PROBLEM DETAILS:
Report the number of lines in the data below where the string "window" shows up, and only that number.

____ INFORMATION PROVIDED

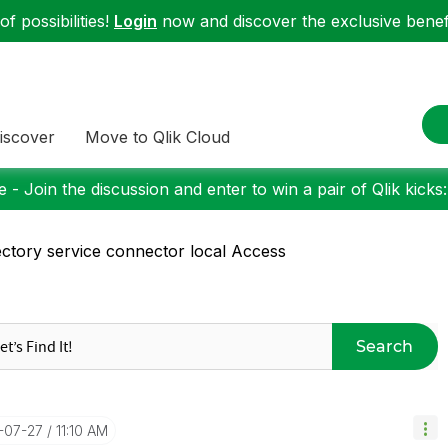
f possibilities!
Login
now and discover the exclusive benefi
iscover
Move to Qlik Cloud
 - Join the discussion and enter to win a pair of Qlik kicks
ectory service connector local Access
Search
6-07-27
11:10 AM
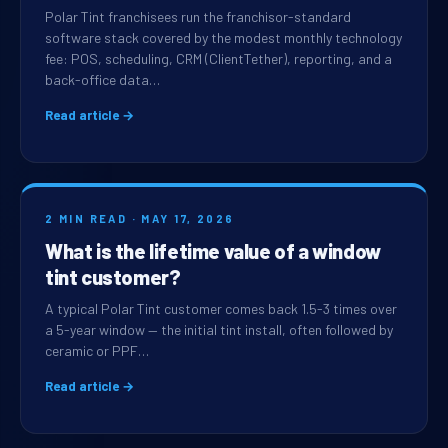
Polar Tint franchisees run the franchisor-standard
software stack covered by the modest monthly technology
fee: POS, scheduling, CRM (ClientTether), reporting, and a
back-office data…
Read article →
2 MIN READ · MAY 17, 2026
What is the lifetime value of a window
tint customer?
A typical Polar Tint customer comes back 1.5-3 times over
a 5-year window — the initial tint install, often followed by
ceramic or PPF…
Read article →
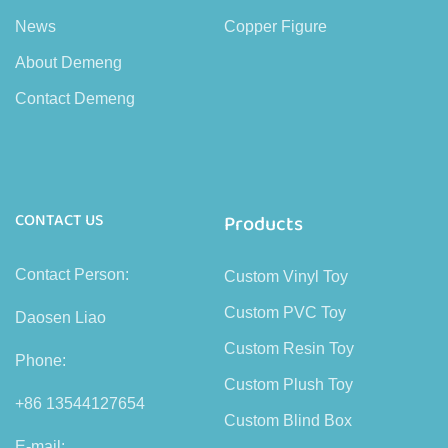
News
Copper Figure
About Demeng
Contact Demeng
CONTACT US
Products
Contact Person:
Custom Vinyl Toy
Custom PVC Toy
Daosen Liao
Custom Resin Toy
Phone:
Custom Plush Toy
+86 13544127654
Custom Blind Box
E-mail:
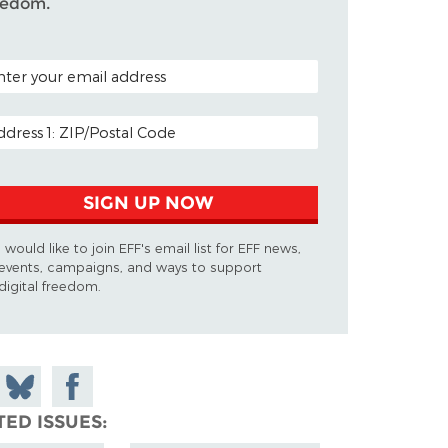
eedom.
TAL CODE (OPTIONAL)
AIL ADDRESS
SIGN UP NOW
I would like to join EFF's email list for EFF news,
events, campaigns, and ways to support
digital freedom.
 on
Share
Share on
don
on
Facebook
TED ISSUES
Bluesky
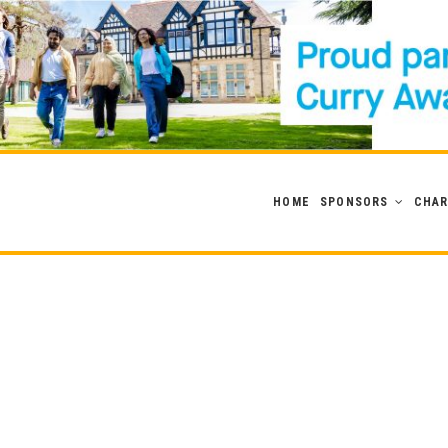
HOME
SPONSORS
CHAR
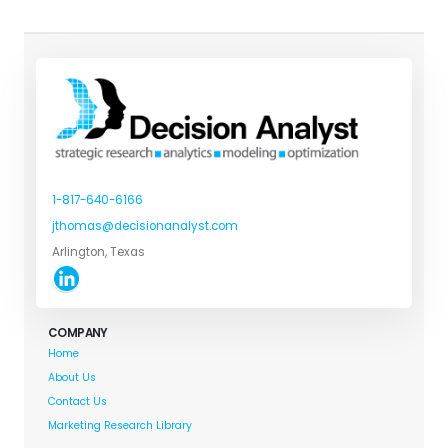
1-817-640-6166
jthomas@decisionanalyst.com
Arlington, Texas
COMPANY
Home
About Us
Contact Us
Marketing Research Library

________

RESPONSE BOX:
2